Only those who live between the light sunrise and the dusky evening, whose hands
have been steeled in hard work, whose heads are clear, whose eyes are deep from
the nights of waking, have a right to create for these assembly rooms. (Heinrich
Hartmann, Der Feierraum,
Musik in Jugend und Volk, 1937-38, page 456.)

The German decor with echoes of the past, the ritual of the events, all
helped to forge a feeling of Folk Community and to extinguish any feeling of the
individual. The Party looked after you.
Two other Ordensburgen were built: one in Vogelsang, in the Eifel; the
other in Crössinsee, in Pomerania, the eastern part of Germany.
The Ordensburg Vogelsang was designed by Clemens Klotz. A solitary tower
rises above a long four story high stone building. An inscription reads:
You Are The Nation's Torchbearers, You Are The Light Of The Spirit -- Forward
Into Battle. There was a Ceremonial Hall, a Hall Of Honour,
and a community building. The parade ground, called
The Place
Of Solstice, was decorated with Karl Albiker's giant nudes.
In the Eagle's Courtyard stood a large
stone eagle by Willy Meller.
The Ordensburg in Crössinsee was a complex of rustic stone buildings
with thatched roofs.
The Ordensburgen were widely featured in photographs and literature.
Sonthofen, Vogelsang, and the Falkenburg in Crössinsee were only the beginning
of many elite schools to come. Hitler asked Robert Ley to continue to build
fortresses in which he could form a hard group of fearless young men, brought up
in the popular system of German elite education.

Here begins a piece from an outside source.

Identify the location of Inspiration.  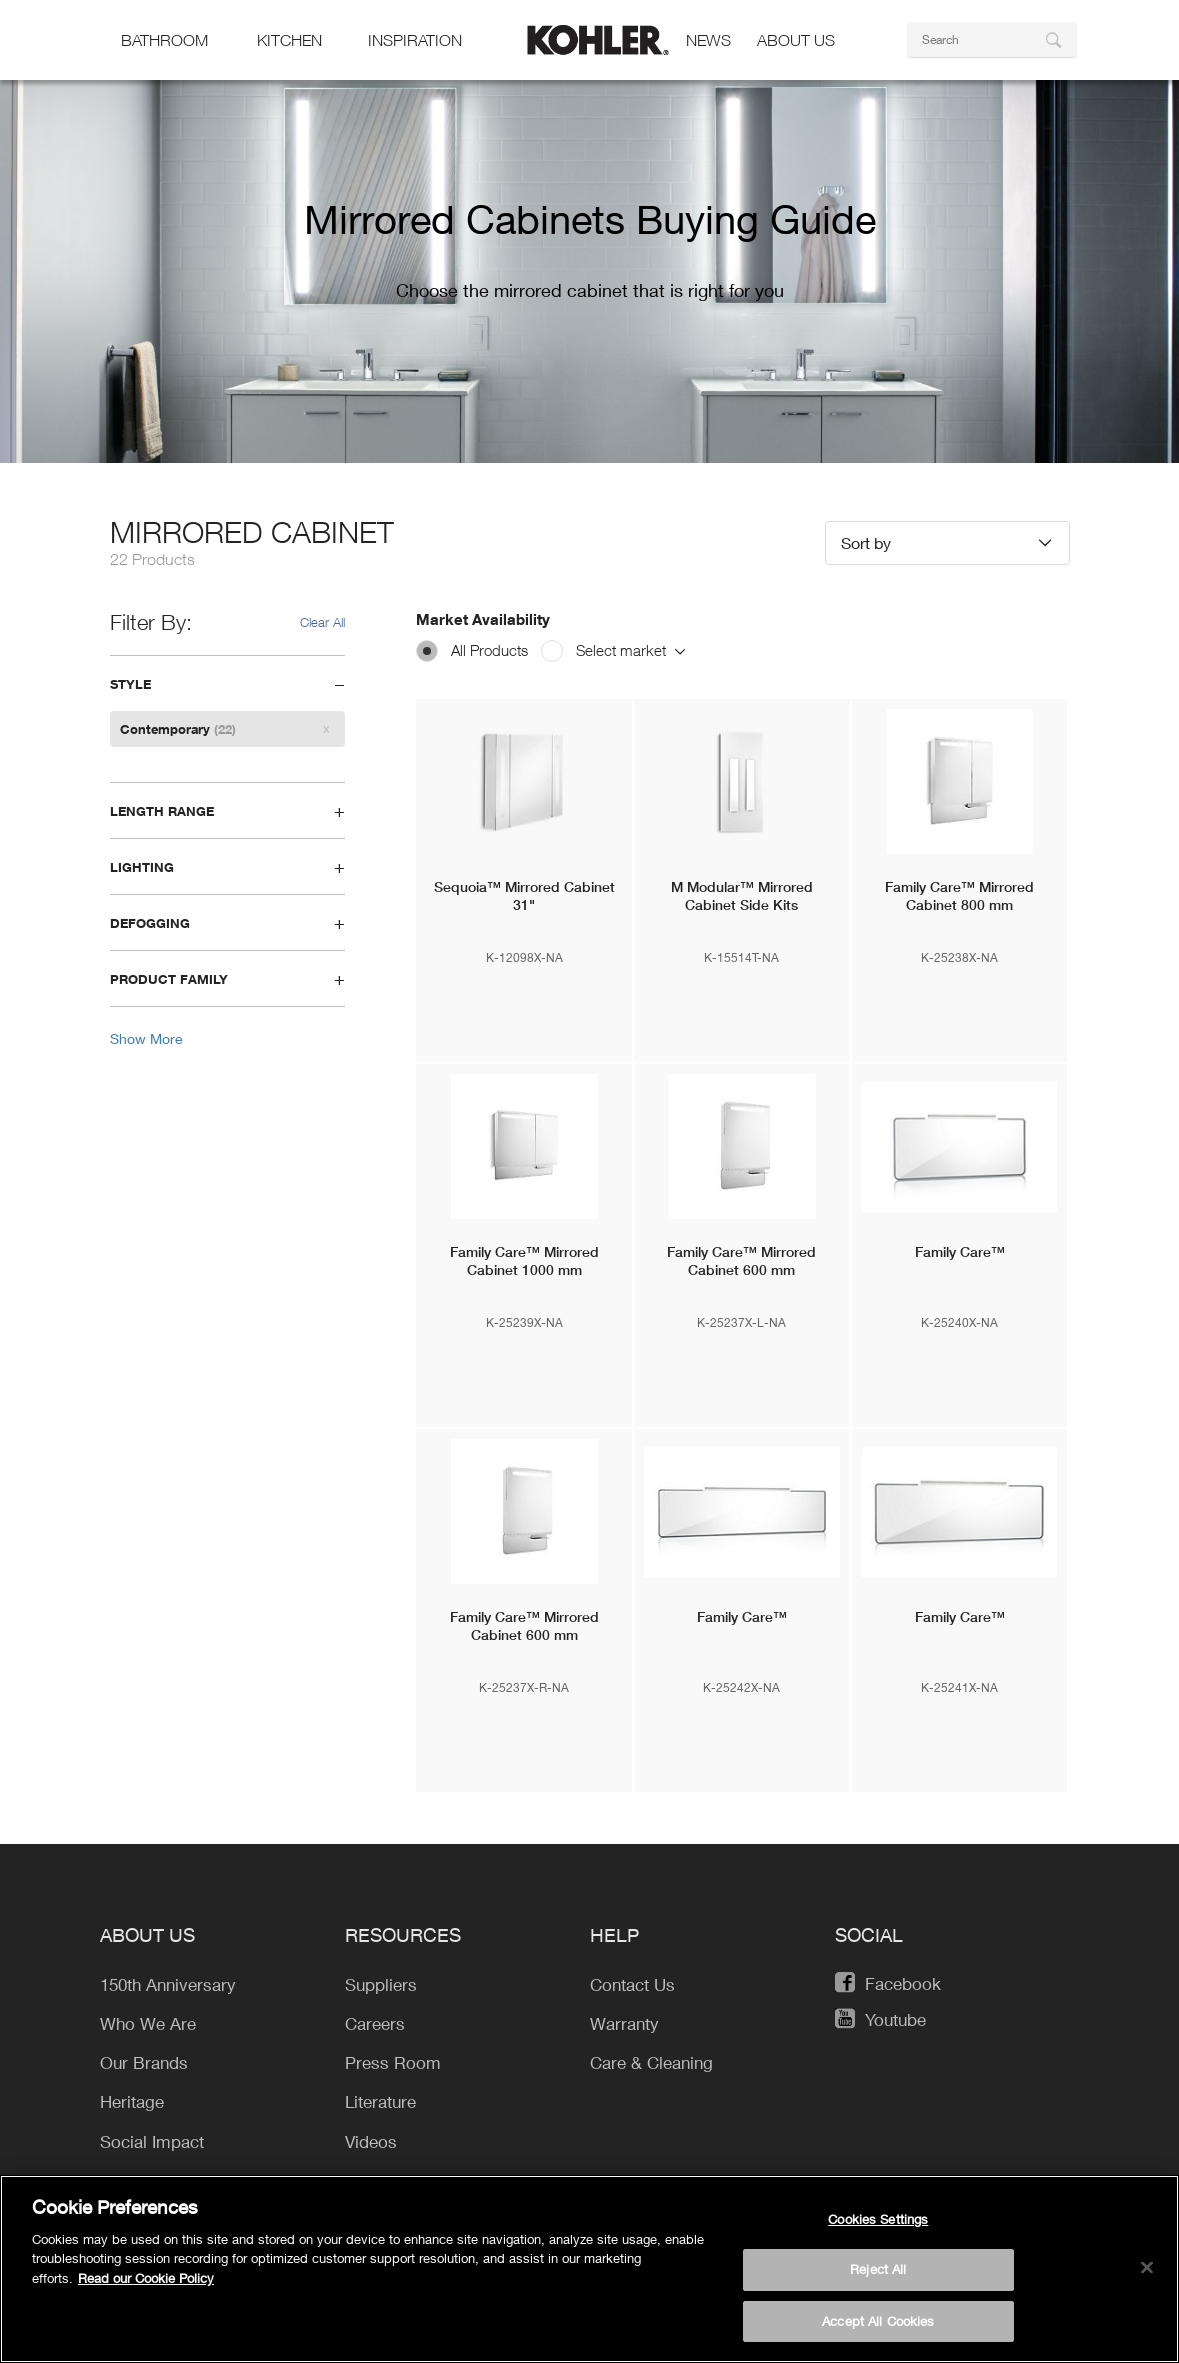 (415, 40).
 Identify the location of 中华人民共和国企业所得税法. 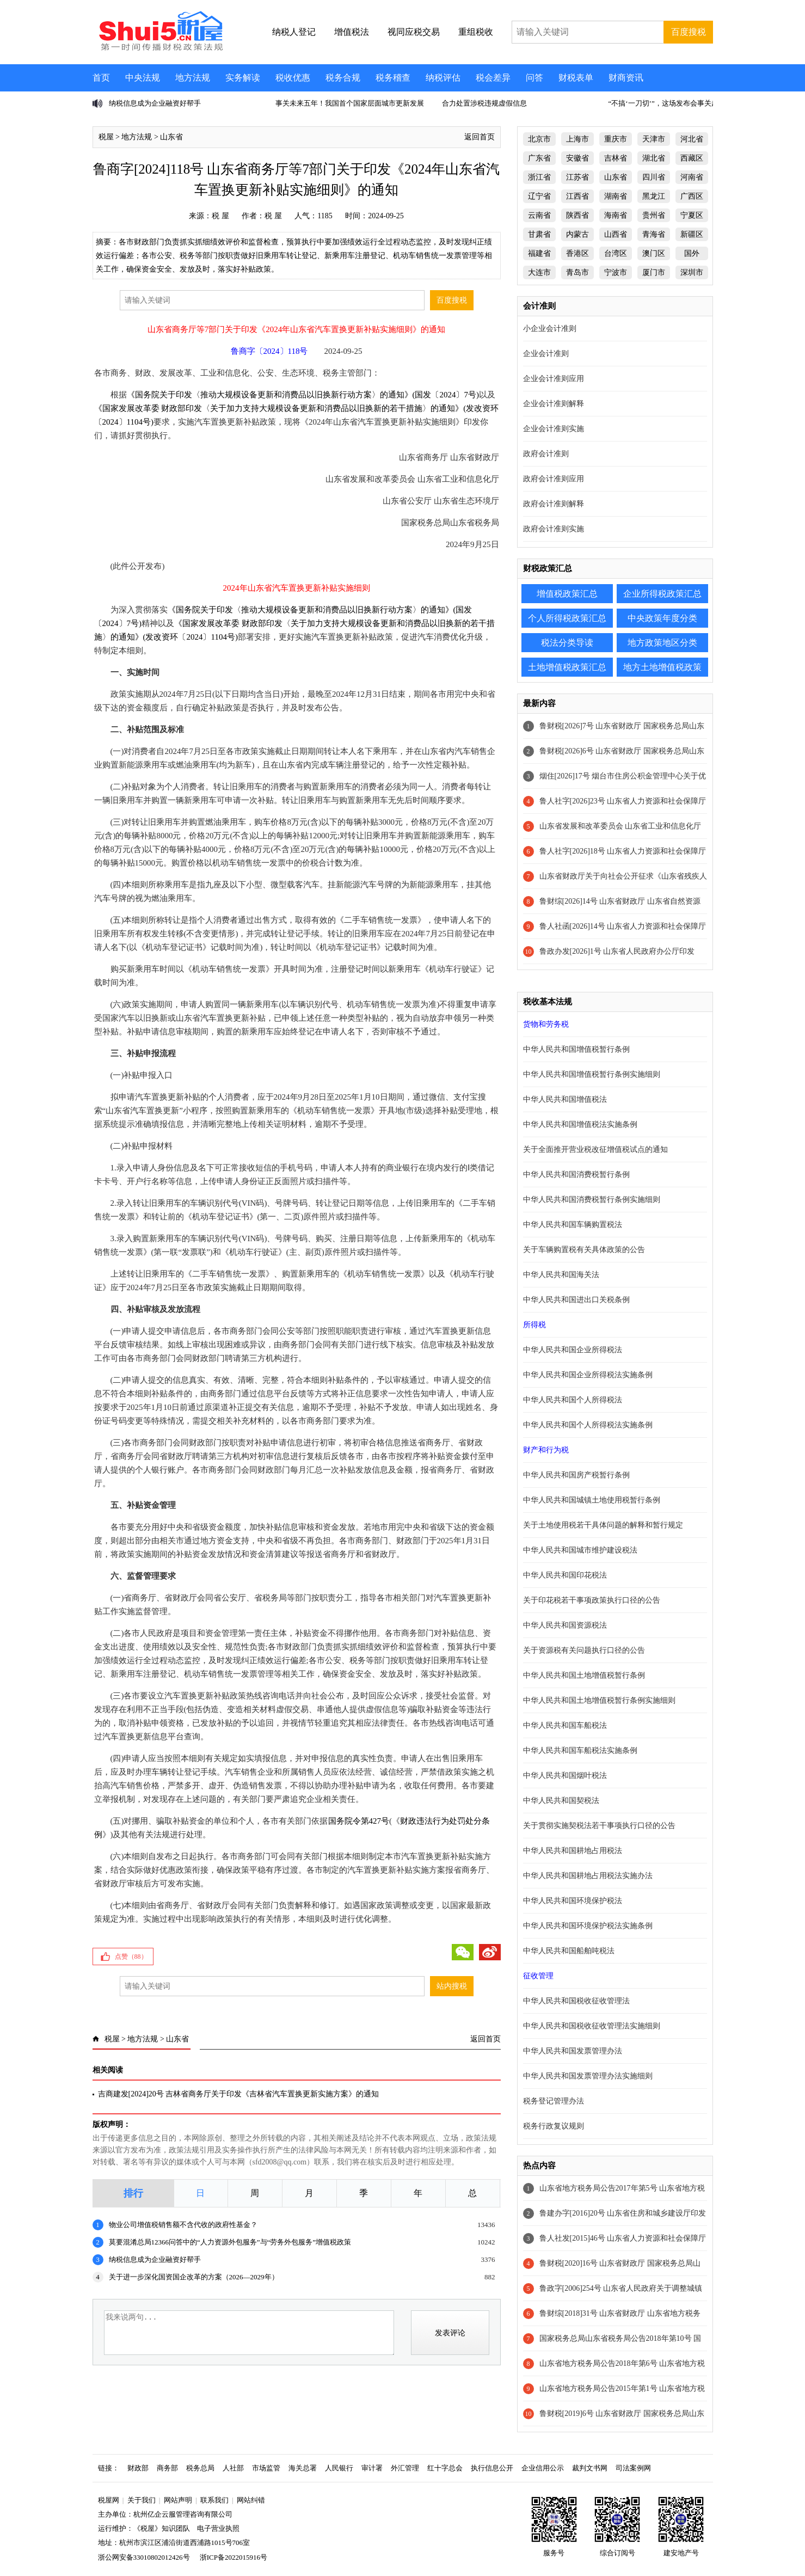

When these boys have joined the organisation at the
age of ten, they will experience -- for the first time -- a breath of fresh air
(for example, authority and obedience). Afterwards, four years later, they will
join the Hitler Youth Movement. We will keep them there for a further four
years. Then we will not hand them back to those who produced the old class
system, we take them immediately into the Party, into the Labour Front, the SA,
or the SS. And after two years there they will be put into the Reich Labour
Service, for a six to twelve month stint under the symbol of the German
Spade. Then the Army will drill them for 2 years. And when they return
we take them immediately into the SA, the SS, and the rest.